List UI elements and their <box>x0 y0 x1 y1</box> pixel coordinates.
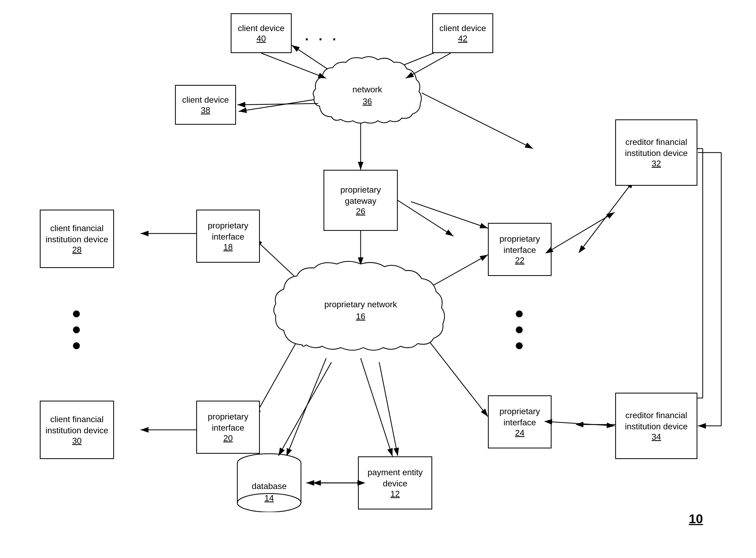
creditor-financial-32: creditor financialinstitution device 32 <box>615 119 697 186</box>
client-financial-30: client financialinstitution device 30 <box>40 401 114 459</box>
svg-line-39 <box>278 362 331 456</box>
svg-line-17 <box>361 358 393 456</box>
ref-num-10: 10 <box>689 512 703 526</box>
svg-line-5 <box>422 93 533 149</box>
diagram: client device 40 client device 42 client… <box>0 0 756 558</box>
proprietary-network-16: proprietary network 16 <box>270 257 451 363</box>
client-financial-28: client financialinstitution device 28 <box>40 210 114 268</box>
proprietary-interface-24: proprietaryinterface 24 <box>488 395 551 449</box>
creditor-financial-34: creditor financialinstitution device 34 <box>615 393 697 459</box>
svg-line-38 <box>379 362 398 456</box>
svg-line-33 <box>552 212 615 249</box>
svg-line-14 <box>584 180 634 247</box>
client-device-40: client device 40 <box>231 13 292 53</box>
client-device-42: client device 42 <box>432 13 493 53</box>
proprietary-interface-18: proprietaryinterface 18 <box>196 210 260 263</box>
dots-right: ●●● <box>514 305 524 353</box>
dots-top: . . . <box>305 29 339 43</box>
payment-entity-12: payment entitydevice 12 <box>358 456 432 509</box>
network-36: network 36 <box>310 53 424 133</box>
dots-left: ●●● <box>72 305 82 353</box>
svg-line-31 <box>237 103 318 105</box>
proprietary-interface-20: proprietaryinterface 20 <box>196 401 260 454</box>
database-14: database 14 <box>233 451 305 512</box>
svg-line-8 <box>411 202 488 228</box>
svg-line-34 <box>552 422 615 426</box>
svg-line-18 <box>287 358 326 456</box>
proprietary-interface-22: proprietaryinterface 22 <box>488 223 551 276</box>
proprietary-gateway-26: proprietarygateway 26 <box>324 170 398 231</box>
client-device-38: client device 38 <box>175 85 236 125</box>
svg-line-32 <box>398 200 454 236</box>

============

→ **YOUR ASSIGNMENT**:
All lines of the records above with the word "proprietaryinterface" in them are to be copied.

→ **TASK SOLUTION**:
proprietary-interface-24: proprietaryinterface 24 <box>488 395 551 449</box>
proprietary-interface-18: proprietaryinterface 18 <box>196 210 260 263</box>
proprietary-interface-20: proprietaryinterface 20 <box>196 401 260 454</box>
proprietary-interface-22: proprietaryinterface 22 <box>488 223 551 276</box>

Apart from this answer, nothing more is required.